Work request >> Go through the entries below and print, exactly, the lines starting at the one with "kersttrui aan en" and ending at the one with "care să certifice", keeping both ends and no others.

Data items
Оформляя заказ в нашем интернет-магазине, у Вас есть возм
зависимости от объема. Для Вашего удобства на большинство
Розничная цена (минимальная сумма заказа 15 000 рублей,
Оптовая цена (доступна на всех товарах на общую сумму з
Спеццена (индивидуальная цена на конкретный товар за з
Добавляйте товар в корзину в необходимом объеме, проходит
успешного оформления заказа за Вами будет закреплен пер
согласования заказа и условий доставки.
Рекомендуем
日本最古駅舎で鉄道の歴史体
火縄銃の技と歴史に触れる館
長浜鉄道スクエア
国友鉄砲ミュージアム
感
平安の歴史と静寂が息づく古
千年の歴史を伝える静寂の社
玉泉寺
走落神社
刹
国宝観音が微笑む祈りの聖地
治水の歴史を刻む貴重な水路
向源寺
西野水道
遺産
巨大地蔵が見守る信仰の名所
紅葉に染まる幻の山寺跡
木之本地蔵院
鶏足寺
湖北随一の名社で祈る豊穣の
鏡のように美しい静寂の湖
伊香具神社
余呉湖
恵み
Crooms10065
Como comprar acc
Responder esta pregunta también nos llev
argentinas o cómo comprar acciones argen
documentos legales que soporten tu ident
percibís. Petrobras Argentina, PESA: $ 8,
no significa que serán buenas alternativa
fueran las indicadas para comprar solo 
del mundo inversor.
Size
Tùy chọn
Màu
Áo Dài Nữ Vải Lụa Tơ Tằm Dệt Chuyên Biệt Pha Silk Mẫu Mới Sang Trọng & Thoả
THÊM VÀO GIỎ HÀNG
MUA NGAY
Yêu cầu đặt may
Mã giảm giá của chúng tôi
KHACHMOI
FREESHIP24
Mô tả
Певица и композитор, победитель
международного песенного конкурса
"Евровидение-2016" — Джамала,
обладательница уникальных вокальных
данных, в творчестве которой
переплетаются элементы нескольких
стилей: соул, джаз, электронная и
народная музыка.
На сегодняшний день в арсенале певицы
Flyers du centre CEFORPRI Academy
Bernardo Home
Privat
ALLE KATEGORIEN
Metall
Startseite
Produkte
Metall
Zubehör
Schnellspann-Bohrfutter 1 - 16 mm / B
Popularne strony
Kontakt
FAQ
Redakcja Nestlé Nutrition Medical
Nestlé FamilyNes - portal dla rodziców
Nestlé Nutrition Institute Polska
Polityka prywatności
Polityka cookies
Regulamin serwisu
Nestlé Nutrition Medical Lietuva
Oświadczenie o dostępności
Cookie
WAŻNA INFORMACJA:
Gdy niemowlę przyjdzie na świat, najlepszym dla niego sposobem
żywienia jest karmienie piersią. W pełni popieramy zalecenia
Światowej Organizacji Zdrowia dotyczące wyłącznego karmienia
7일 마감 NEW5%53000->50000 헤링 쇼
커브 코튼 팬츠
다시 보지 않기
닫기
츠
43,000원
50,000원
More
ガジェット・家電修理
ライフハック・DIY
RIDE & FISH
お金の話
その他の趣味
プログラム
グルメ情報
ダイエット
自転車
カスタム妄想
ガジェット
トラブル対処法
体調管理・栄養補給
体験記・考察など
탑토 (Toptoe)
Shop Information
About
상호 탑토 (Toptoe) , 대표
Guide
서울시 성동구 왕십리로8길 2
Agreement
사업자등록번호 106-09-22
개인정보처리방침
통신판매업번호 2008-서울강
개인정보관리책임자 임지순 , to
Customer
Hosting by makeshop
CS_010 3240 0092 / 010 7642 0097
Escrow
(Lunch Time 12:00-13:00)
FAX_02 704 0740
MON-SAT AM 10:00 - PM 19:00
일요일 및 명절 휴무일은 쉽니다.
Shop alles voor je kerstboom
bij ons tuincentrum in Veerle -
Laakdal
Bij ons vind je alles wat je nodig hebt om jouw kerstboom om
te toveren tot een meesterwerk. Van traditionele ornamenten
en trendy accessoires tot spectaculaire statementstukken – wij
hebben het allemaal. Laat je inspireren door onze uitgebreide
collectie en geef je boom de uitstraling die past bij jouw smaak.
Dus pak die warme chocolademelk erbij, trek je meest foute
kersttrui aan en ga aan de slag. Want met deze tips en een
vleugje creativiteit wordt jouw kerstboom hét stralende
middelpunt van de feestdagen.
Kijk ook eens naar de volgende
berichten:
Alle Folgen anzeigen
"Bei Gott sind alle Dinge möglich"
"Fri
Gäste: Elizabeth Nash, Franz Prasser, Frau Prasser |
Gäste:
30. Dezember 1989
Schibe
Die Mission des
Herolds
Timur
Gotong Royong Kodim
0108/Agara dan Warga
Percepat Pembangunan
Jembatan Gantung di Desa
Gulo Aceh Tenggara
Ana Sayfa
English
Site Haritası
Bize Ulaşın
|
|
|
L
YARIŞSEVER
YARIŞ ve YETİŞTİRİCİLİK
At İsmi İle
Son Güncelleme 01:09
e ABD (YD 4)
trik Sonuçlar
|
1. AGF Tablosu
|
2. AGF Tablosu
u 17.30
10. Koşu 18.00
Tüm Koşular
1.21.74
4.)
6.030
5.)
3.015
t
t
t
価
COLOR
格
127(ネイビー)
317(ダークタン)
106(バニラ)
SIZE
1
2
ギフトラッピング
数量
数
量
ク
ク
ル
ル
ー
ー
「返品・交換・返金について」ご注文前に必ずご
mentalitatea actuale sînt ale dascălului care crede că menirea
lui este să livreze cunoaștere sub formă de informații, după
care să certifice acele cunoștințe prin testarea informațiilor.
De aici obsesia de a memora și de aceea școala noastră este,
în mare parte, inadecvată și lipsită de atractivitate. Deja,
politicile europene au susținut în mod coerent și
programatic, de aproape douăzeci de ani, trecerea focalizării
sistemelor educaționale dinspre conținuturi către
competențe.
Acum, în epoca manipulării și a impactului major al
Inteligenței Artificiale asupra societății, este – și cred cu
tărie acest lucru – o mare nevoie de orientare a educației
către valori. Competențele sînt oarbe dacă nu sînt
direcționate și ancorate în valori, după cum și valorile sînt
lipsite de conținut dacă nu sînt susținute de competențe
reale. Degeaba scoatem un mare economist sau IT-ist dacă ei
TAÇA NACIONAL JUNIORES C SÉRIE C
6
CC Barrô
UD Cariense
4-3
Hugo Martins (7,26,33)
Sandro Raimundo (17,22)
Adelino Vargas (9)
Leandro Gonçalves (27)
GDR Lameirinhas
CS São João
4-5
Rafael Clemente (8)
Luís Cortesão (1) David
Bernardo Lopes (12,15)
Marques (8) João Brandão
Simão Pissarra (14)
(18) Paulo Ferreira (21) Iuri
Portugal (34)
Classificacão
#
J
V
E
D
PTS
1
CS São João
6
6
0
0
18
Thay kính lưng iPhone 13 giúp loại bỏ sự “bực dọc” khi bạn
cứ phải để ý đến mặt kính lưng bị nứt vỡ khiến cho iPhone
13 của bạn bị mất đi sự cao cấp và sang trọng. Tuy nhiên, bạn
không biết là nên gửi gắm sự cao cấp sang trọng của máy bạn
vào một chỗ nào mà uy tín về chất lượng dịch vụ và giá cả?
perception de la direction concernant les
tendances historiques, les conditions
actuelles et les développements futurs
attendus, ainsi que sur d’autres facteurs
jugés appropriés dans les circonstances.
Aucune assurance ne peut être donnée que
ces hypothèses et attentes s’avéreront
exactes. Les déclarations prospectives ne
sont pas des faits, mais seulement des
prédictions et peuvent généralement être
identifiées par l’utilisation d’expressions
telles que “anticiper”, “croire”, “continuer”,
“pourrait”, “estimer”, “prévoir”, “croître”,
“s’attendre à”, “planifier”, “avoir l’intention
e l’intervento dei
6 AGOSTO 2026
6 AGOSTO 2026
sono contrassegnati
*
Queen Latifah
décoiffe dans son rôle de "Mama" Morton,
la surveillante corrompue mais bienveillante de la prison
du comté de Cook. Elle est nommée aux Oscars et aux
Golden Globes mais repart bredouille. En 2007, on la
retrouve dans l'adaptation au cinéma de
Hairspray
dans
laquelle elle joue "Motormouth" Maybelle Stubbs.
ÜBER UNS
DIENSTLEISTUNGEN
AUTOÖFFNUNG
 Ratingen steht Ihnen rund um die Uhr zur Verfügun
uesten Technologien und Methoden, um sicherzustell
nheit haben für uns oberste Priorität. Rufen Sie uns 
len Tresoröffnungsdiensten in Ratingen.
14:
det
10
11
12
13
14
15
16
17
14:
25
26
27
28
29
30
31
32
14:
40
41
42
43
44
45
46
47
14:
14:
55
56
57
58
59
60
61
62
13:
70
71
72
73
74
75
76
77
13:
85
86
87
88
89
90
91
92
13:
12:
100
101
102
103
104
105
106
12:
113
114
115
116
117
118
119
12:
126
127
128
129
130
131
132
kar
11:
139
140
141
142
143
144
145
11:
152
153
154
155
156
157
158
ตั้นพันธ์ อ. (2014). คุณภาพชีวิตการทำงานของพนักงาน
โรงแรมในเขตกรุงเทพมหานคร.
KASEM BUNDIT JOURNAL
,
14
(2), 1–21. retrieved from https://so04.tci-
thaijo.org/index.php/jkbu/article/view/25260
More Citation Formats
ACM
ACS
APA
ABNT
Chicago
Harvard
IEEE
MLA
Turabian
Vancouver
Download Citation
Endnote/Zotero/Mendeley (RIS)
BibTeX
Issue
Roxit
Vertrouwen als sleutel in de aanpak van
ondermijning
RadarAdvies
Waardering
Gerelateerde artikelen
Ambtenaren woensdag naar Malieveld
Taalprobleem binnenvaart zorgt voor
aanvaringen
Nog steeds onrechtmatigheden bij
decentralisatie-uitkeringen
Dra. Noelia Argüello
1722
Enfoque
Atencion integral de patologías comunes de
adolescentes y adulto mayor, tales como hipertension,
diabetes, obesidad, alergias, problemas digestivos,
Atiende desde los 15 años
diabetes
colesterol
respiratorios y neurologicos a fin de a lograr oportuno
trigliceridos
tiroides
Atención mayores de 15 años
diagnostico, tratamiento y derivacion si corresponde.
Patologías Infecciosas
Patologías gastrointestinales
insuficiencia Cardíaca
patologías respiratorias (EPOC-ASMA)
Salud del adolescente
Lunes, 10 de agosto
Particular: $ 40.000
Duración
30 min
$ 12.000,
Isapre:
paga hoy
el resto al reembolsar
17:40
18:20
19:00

Solution for this problem >>
kersttrui aan en ga aan de slag. Want met deze tips en een
vleugje creativiteit wordt jouw kerstboom hét stralende
middelpunt van de feestdagen.
Kijk ook eens naar de volgende
berichten:
Alle Folgen anzeigen
"Bei Gott sind alle Dinge möglich"
"Fri
Gäste: Elizabeth Nash, Franz Prasser, Frau Prasser |
Gäste:
30. Dezember 1989
Schibe
Die Mission des
Herolds
Timur
Gotong Royong Kodim
0108/Agara dan Warga
Percepat Pembangunan
Jembatan Gantung di Desa
Gulo Aceh Tenggara
Ana Sayfa
English
Site Haritası
Bize Ulaşın
|
|
|
L
YARIŞSEVER
YARIŞ ve YETİŞTİRİCİLİK
At İsmi İle
Son Güncelleme 01:09
e ABD (YD 4)
trik Sonuçlar
|
1. AGF Tablosu
|
2. AGF Tablosu
u 17.30
10. Koşu 18.00
Tüm Koşular
1.21.74
4.)
6.030
5.)
3.015
t
t
t
価
COLOR
格
127(ネイビー)
317(ダークタン)
106(バニラ)
SIZE
1
2
ギフトラッピング
数量
数
量
ク
ク
ル
ル
ー
ー
「返品・交換・返金について」ご注文前に必ずご
mentalitatea actuale sînt ale dascălului care crede că menirea
lui este să livreze cunoaștere sub formă de informații, după
care să certifice acele cunoștințe prin testarea informațiilor.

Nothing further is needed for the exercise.